The title of Distinguished Research Professor is awarded to faculty who are internationally recognized for their contributions to knowledge and whose work fosters continued creativity in their discipline. 

Katrien Devos (Photo credit: Peter Frey/UGA)

• Katrien Devos, professor of plant genetics with joint appointments in Plant Biology and Crop and Soil Sciences, is an internationally recognized plant genomics researcher. She studies the structure, function and evolution of grass genomes, with a focus on cereals, bioenergy crops and halophytic turfgrasses. She helped lead the development of the “crop circles” concept, which demonstrates relationships among different grass genomes at the genetic level. Her laboratory combines basic and applied research to understand the genetics and evolutionary biology of crops such as wheat, switchgrass, seashore paspalum and millets. Millet species such as finger millet and pearl millet are important to food security in Africa and India. Devos works with East African breeders to design more resilient and sustainable cereal varieties. She and her colleagues recently led the sequencing of both the finger millet genome and its main fungal pathogen, blast, and now are searching for genetic factors that could enhance finger millet’s resistance to blast.

Jim Leebens-Mack (Photo credit: Dorothy Kozlowski/UGA)

• Jim Leebens-Mack, professor of plant biology, is a globally prominent researcher of evolutionary genomics and plant systematics and evolution. His research team fuses state-of-the-art evolutionary analyses with genomic approaches, advancing fundamental understanding of biological innovations in plant history. Leebens-Mack analyzes, annotates and builds databases of plant genomes, gene families and their evolutionary histories, using this information to determine the number and timing of gene and whole genome duplications. He co-led sequencing and analysis of the genome of Amborella trichopoda, a shrub-like tree species that diverged from other flowering plant species some 150 million years ago. The project was a milestone in plant biology and genomics, allowing Leebens-Mack and his team to document changes in ancestral genomes associated with the origin and explosive diversification of flowering plants. Leebens-Mack also spearheaded evolutionary analyses for the 1000 Plants Genome Initiative, an international consortium of scientists who have sequenced and analyzed transcribed genes from species across the plant kingdom.

Julie Luft (Photo credit: Peter Frey/UGA)

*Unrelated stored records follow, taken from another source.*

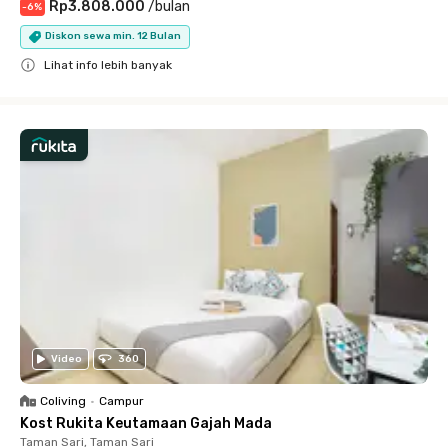
Rp3.808.000
/
bulan
-
6
%
Diskon sewa min. 12 Bulan
Lihat info lebih banyak
Close
Video
360
Coliving
•
Campur
Kost Rukita Keutamaan Gajah Mada
Taman Sari, Taman Sari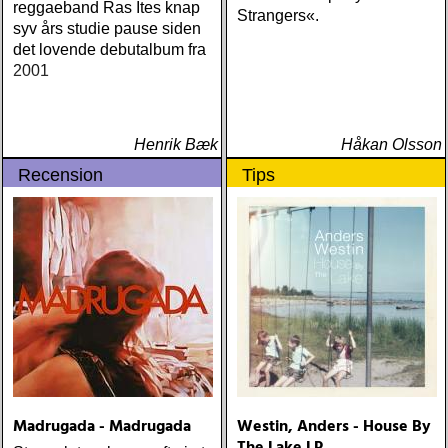
reggaeband Ras Ites knap
Strangers«.
syv års studie pause siden
det lovende debutalbum fra
2001
Henrik Bæk
Håkan Olsson
Recension
Tips
Madrugada - Madrugada
Westin, Anders - House By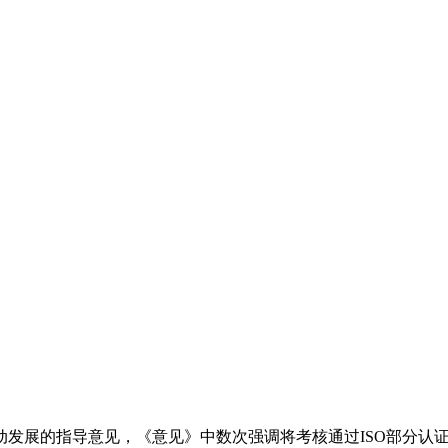
发展的指导意见，《意见》中数次强调将考核通过ISO部分认证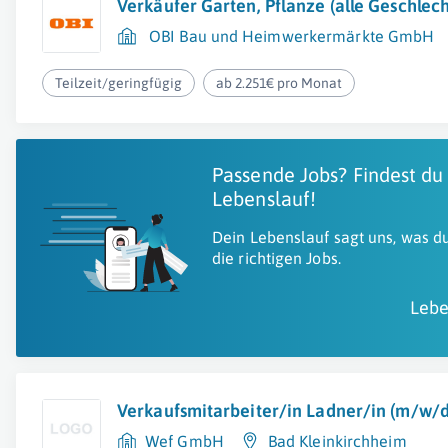
Verkäufer Garten, Pflanze (alle Geschlec
OBI Bau und Heimwerkermärkte GmbH
Teilzeit/geringfügig
ab 2.251€ pro Monat
Passende Jobs? Findest du
Lebenslauf!
Dein Lebenslauf sagt uns, was du
die richtigen Jobs.
Lebe
Verkaufsmitarbeiter/in Ladner/in (m/w/d
Wef GmbH
Bad Kleinkirchheim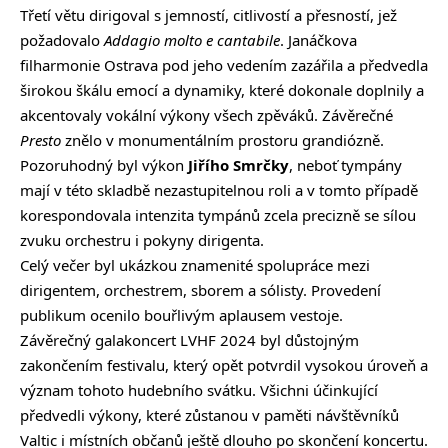
Třetí větu dirigoval s jemností, citlivostí a přesností, jež
požadovalo
Addagio molto e cantabile
. Janáčkova
filharmonie Ostrava pod jeho vedením zazářila a předvedla
širokou škálu emocí a dynamiky, které dokonale doplnily a
akcentovaly vokální výkony všech zpěváků. Závěrečné
Presto
znělo v monumentálním prostoru grandiózně.
Pozoruhodný byl výkon
Jiřího Smrčky
, neboť tympány
mají v této skladbě nezastupitelnou roli a v tomto případě
korespondovala intenzita tympánů zcela precizně se sílou
zvuku orchestru i pokyny dirigenta.
Celý večer byl ukázkou znamenité spolupráce mezi
dirigentem, orchestrem, sborem a sólisty. Provedení
publikum ocenilo bouřlivým aplausem vestoje.
Závěrečný galakoncert LVHF 2024 byl důstojným
zakončením festivalu, který opět potvrdil vysokou úroveň a
význam tohoto hudebního svátku. Všichni účinkující
předvedli výkony, které zůstanou v paměti návštěvníků
Valtic i místních občanů ještě dlouho po skončení koncertu.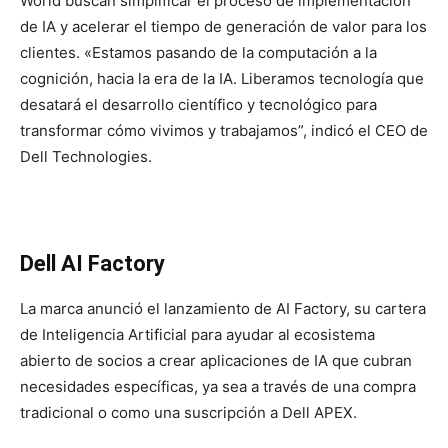
World buscan simplificar el proceso de implementación
de IA y acelerar el tiempo de generación de valor para los
clientes. «Estamos pasando de la computación a la
cognición, hacia la era de la IA. Liberamos tecnología que
desatará el desarrollo científico y tecnológico para
transformar cómo vivimos y trabajamos”, indicó el CEO de
Dell Technologies.
Dell AI Factory
La marca anunció el lanzamiento de AI Factory, su cartera
de Inteligencia Artificial para ayudar al ecosistema
abierto de socios a crear aplicaciones de IA que cubran
necesidades específicas, ya sea a través de una compra
tradicional o como una suscripción a Dell APEX.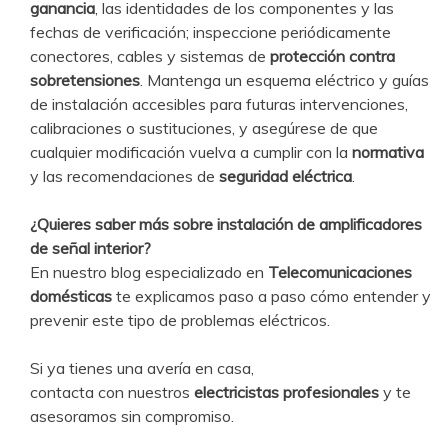
ganancia
, las identidades de los componentes y las
fechas de verificación; inspeccione periódicamente
conectores, cables y sistemas de
protección contra
sobretensiones
. Mantenga un esquema eléctrico y guías
de instalación accesibles para futuras intervenciones,
calibraciones o sustituciones, y asegúrese de que
cualquier modificación vuelva a cumplir con la
normativa
y las recomendaciones de
seguridad eléctrica
.
¿Quieres saber más sobre instalación de amplificadores
de señal interior?
En nuestro blog especializado en
Telecomunicaciones
domésticas
te explicamos paso a paso cómo entender y
prevenir este tipo de problemas eléctricos.
Si ya tienes una avería en casa,
contacta con nuestros
electricistas profesionales
y te
asesoramos sin compromiso.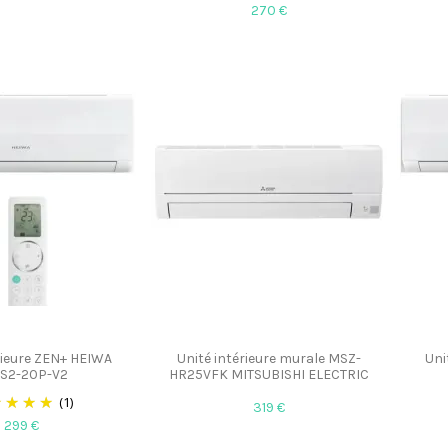
270 €
rieure ZEN+ HEIWA
Unité intérieure murale MSZ-
Uni
S2-20P-V2
HR25VFK MITSUBISHI ELECTRIC
(1)
319 €
299 €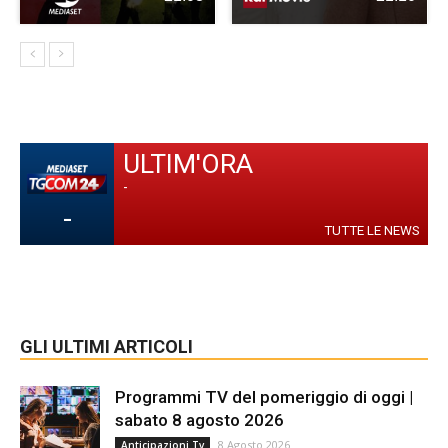
ULTIM'ORA
-
-
TUTTE LE NEWS
GLI ULTIMI ARTICOLI
Programmi TV del pomeriggio di oggi |
sabato 8 agosto 2026
8 Agosto 2026
Anticipazioni Tv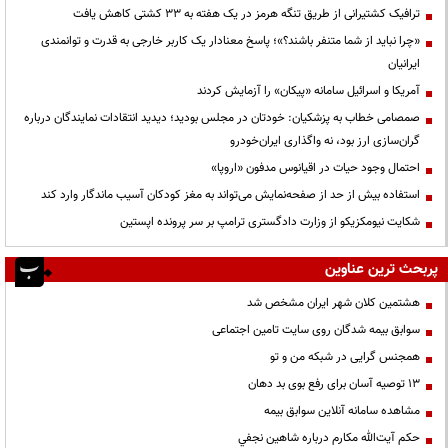
ترافیک کشتیرانی از طریق تنگه هرمز در یک هفته به ۳۳ کشتی کاهش یافت
«چرا نباید از شما متنفر باشند؟»؛ پاسخ معنادار یک کاربر خارجی به قدرت و توانمندی
ایرانیان
آمریکا و اسرائیل سامانه «پیکان» را آزمایش کردند
صمصامی خطاب به پزشکیان: خودتان در مجلس بودید؛ دیدید انتقادات نمایندگان درباره
گران‌سازی ارز بود، نه واگذاری ایران‌خودرو
احتمال وجود حیات در اقیانوس مدفون «اروپا»
استفاده بیش از حد از صفحه‌نمایش می‌تواند به مغز کودکان آسیب ماندگار وارد کند
شکایت نیومکزیکو از وزارت دادگستری ترامپ بر سر پرونده اپستین
پربحث ترین عناوین
هشتمین کلان شهر ایران مشخص شد
سوابق بیمه شدگان روی سایت تامین اجتماعی
همجنس گرایی در شبکه من و تو
13 توصیه آسان برای رفع بوی بد دهان
مشاهده سامانه آنلاين سوابق بیمه
حكم آيت‌الله مكارم درباره شاهين نجفي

• Julie A. Luft, Athletic Association Professor of Mathematics and Science Education in the Mary Frances Early College of Education, is a leading scholar of science education. Her widely published research studies continue to significantly influence science teacher induction and teacher development both nationally and internationally, shedding light on central issues of teacher preparation, professional learning and retention. Luft has translated her research on teacher education and learning into applications that benefit practicing teachers and the broader education community. She served on the committee that wrote the influential 2015 National Academies of Sciences, Engineering and Medicine report on science teachers’ learning, which identified a lack of opportunities and recommended changes to address science teachers’ professional development. Luft’s current work focuses on improving such opportunities for newly hired science teachers, exploring a novel format of professional learning for science teacher leaders and examining the content knowledge and instruction of early-career science teachers when they teach outside of their expertise.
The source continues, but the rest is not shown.